# Income tax



## gwizzzzz (Apr 21, 2013)

I work in the oil industry in Canada and have long rotations so really can live anywhere i am considering buying a home in Mexico and commuting to work in Canada, i will be out of Canada for more than 183 days per year and am unsure how this will effect my income tax.


----------



## TundraGreen (Jul 15, 2010)

gwizzzzz said:


> I work in the oil industry in Canada and have long rotations so really can live anywhere i am considering buying a home in Mexico and commuting to work in Canada, i will be out of Canada for more than 183 days per year and am unsure how this will effect my income tax.

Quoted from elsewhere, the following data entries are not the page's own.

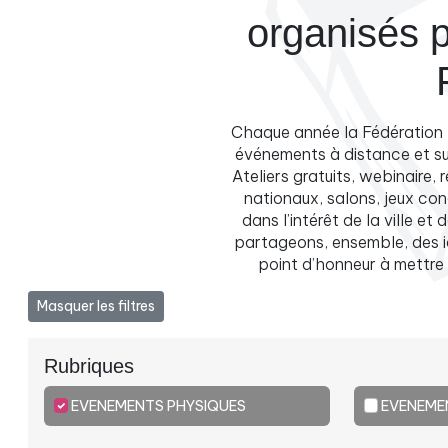
organisés p
Chaque année la Fédération 
événements à distance et sur
Ateliers gratuits, webinaire
nationaux, salons, jeux co
dans l’intérêt de la ville 
partageons, ensemble, des i
point d’honneur à mettre 
Masquer les filtres
Rubriques
EVENEMENTS PHYSIQUES
EVENEME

You could take a look at Convention Between the Government of Canada and the Government of the United Mexican States

Article 4 discusses residency, Article 14, income tax. In general, it seems to be written in pretty clear straightforward language.


----------



## tepetapan (Sep 30, 2010)

Looks like you will still pay the same taxes, although that is secondary in my mind.
Setting up, buying a place in Mexico has many advantages in your line of work. 
Owning a place in Mexico gives you the incentive to hang tough when working, thinking about the great weather, food and people in you new home town. Buying a place in Mexico is a great investment if you do your homework. 20 years from now you will have a home, bought and paid for, that you can always use at little out of pocket cost. 
I think it is a great idea and a smart investment.


----------